Du lernst in der Fahrschule, wie das Auto funktioniert und worauf du in Alltagssituationen achten musst. Mehr nicht. Ich behaupte mal, dass das Gros der Fahrschüler NICHT noch parallel auf Verkehrsübungsplätzen übt. Der Führerschein ist eine Fahrerlaubnis für jedermann.
 
So selten ist das mal garnicht.
Während meiner Fahrschulzeit gab es mehrere,die auch dieses Problemchen hatten.
Mein damaliger Fahrlehrer hatte aber eine recht gute Idee,er sagte eines Tages,sie würden noch jemanden mitnehmen müssen.
Am Ende bekamen sie dann den begehrten Schein.
Waren sie aber mehr als überrascht.🙂
Setze Dich selber nicht so unter Druck,Du weißt alles,was nötig ist.
Vielleicht würde es auch helfen,sich zu sagen,das ist eine reine Übungsfahrt.
Fahrlehrer und Prüfer nach Möglichkeit ausblenden,nur auf das Auto und sich den Verkehr konzentrieren,später sitzt Du ja auch alleine in Deinem Auto.
Ein Zuviel an Fahrübungen kann auch das Gegenteil bewirken.
Ich z.b.hatte Wenden in 3 Zügen komplett vermasselt,mittendrin stand das Fahrschulauto auf der Strasse,mein Fahrlehrer hatte ja Geduld,ich wusste nicht mehr weiter,nix ging da mehr.
Ich selber hatte das ja gewollt und nun war man Verkehrshindernis.
Er sagte später dann,ich wüsste alles und es gebe keinerlei Übungen mehr,das wäre wiederum schon zuviel dann.
Bin trotzdem durchgefallen,beim 2.Mal dann allerdings nicht,da wusste man dann ja auch,was einen erwartet.Da war man dann auch entspannter.
Zum Termin vielleicht schön vorher ausschlafen,ein bißchen was essen,sich sagen,ich schaffe das und dann ab durch die Mitte.
Beim 3.Mal klappt es sicherlich,nicht sich sagen,das schaffe ich nicht,sondern eher,ich schaffe das,ich bin gut.
Das ist manchmal schon die halbe Miete.
 
Theorie habe ich direkt bestanden ohne Fehler. Das Fahren find ich gar nicht so einfach, man muss so vieles beachten und ich find das schwierig. Von Anfang an. Aber man hat ja quasi unzählige Versuche frei? Sodass ich mir sagen kann irgendwann, wenn es soll, klappt es ?
Das schlimmste ist glaub ich dass ich A unbedingt den Lappen haben will, brauche den eigentlich auch. Und B meine Fahrlehrer mich unter Druck setzen, indem genervt reagiert wird wenns nicht klappt. Am Ende ist es ja mein Geld. Bezahle nunmal dafür und würde es auch gerne besser machen. Die sagen ich sei einfach nur unkonzentriert. Aber das ist nicht so. Ich bin einfach unsicher. Ein unsicherer Mensch und unsicher im Auto fahren .
 
Du könntest dem genervten Fahrlehrer sagen, dass du durch das Genervt sein von ihm noch unsicherer wirst, dass es dich nervös macht.

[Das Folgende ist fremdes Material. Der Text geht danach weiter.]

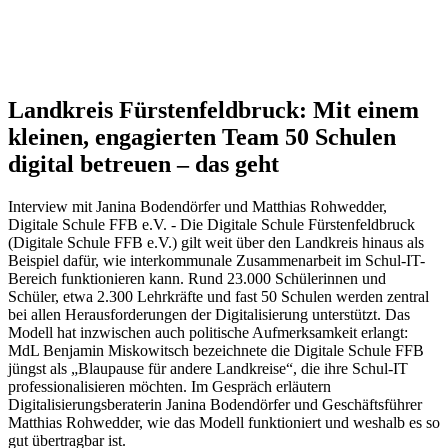
Landkreis Fürstenfeldbruck:
Mit einem
kleinen, engagierten Team 50 Schulen
digital betreuen – das geht
Interview mit Janina Bodendörfer und Matthias Rohwedder,
Digitale Schule FFB e.V. - Die Digitale Schule Fürstenfeldbruck
(Digitale Schule FFB e.V.) gilt weit über den Landkreis hinaus als
Beispiel dafür, wie interkommunale Zusammenarbeit im Schul-IT-
Bereich funktionieren kann. Rund 23.000 Schülerinnen und
Schüler, etwa 2.300 Lehrkräfte und fast 50 Schulen werden zentral
bei allen Herausforderungen der Digitalisierung unterstützt. Das
Modell hat inzwischen auch politische Aufmerksamkeit erlangt:
MdL Benjamin Miskowitsch bezeichnete die Digitale Schule FFB
jüngst als „Blaupause für andere Landkreise“, die ihre Schul-IT
professionalisieren möchten. Im Gespräch erläutern
Digitalisierungsberaterin Janina Bodendörfer und Geschäftsführer
Matthias Rohwedder, wie das Modell funktioniert und weshalb es so
gut übertragbar ist.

Das finde ich tatsächlich unprofessionell.

Ich hatte damals tierische Angst vorm Fahren und viele Fehler gemacht und bin dann bei einer kurzen Pause in Tränen ausgebrochen.
Es wurde ganz cool reagiert und die haben mich dann so gebrieft mich zu entspannen und das wurde dann von allein besser.
 
Du könntest dem genervten Fahrlehrer sagen, dass du durch das Genervt sein von ihm noch unsicherer wirst, dass es dich nervös macht.

Das finde ich tatsächlich unprofessionell.

Ich hatte damals tierische Angst vorm Fahren und viele Fehler gemacht und bin dann bei einer kurzen Pause in Tränen ausgebrochen.
Es wurde ganz cool reagiert und die haben mich dann so gebrieft mich zu entspannen und das wurde dann von allein besser.

Ja die haben irgendwie ein Problem damit dass ich solange brauche ..Aber es braucht so viele Versuche wie es braucht . Und wenn ich noch 3x durchfalle...Was soll ich sonst machen außer es mir schön zu reden.